## ASSIGNMENT:
Using the records below, give the number of lines where the word "alanında" appears, with no further output.

## SUPPLIED MATERIAL:
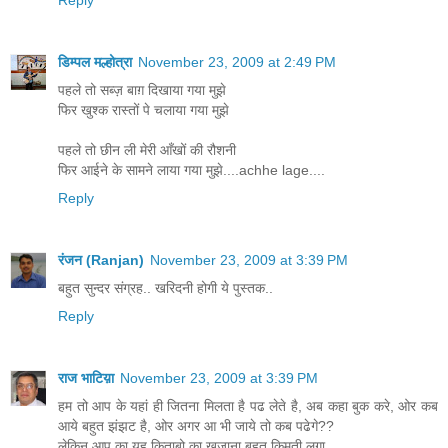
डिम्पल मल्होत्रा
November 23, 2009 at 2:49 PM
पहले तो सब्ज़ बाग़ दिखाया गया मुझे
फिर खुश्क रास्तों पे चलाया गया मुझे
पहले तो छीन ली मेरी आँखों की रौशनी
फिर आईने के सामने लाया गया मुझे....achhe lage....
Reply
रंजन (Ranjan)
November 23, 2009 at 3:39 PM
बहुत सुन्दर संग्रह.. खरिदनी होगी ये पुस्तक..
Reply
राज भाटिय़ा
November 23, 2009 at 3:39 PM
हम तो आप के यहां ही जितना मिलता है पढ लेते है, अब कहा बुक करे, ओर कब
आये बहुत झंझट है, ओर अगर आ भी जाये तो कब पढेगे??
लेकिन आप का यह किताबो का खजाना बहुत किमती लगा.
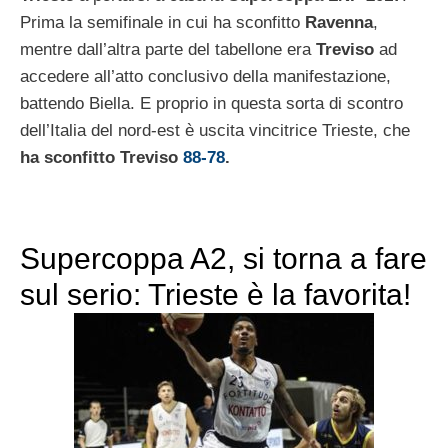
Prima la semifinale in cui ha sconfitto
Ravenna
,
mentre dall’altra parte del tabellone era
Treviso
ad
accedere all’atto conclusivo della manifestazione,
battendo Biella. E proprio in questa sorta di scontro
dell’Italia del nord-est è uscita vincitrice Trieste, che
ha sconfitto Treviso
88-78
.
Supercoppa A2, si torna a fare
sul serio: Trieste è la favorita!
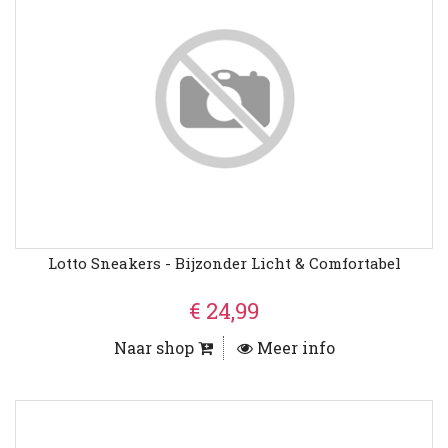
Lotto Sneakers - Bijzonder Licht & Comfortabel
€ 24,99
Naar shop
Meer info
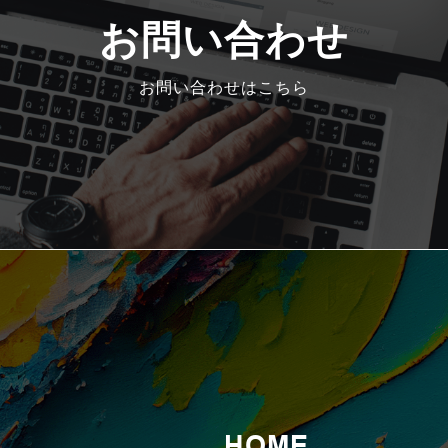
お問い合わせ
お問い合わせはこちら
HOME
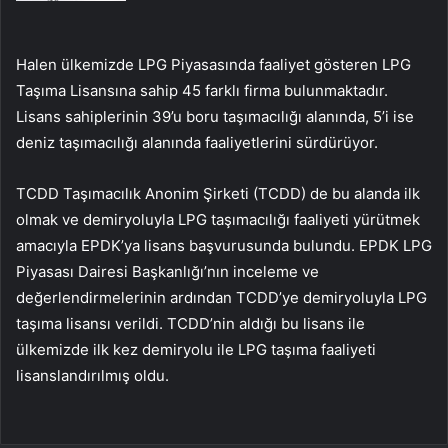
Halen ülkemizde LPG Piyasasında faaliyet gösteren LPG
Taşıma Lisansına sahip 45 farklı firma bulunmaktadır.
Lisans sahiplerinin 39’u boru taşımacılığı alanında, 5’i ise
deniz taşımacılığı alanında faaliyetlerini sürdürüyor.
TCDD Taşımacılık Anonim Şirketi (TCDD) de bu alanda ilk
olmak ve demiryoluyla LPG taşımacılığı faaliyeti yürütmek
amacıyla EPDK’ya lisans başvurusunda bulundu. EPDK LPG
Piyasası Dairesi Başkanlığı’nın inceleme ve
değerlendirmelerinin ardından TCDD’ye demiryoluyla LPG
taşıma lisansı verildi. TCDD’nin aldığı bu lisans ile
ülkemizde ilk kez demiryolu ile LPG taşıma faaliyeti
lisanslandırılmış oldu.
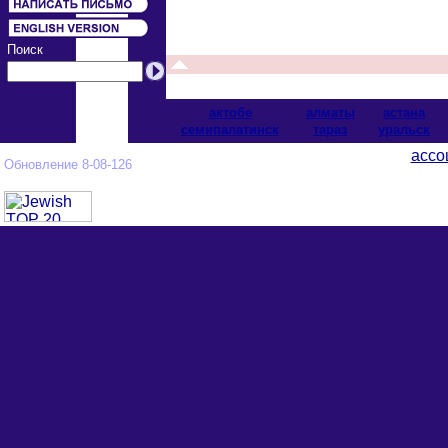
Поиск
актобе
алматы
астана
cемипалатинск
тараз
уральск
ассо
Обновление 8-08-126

## WRITTEN ANSWER:
2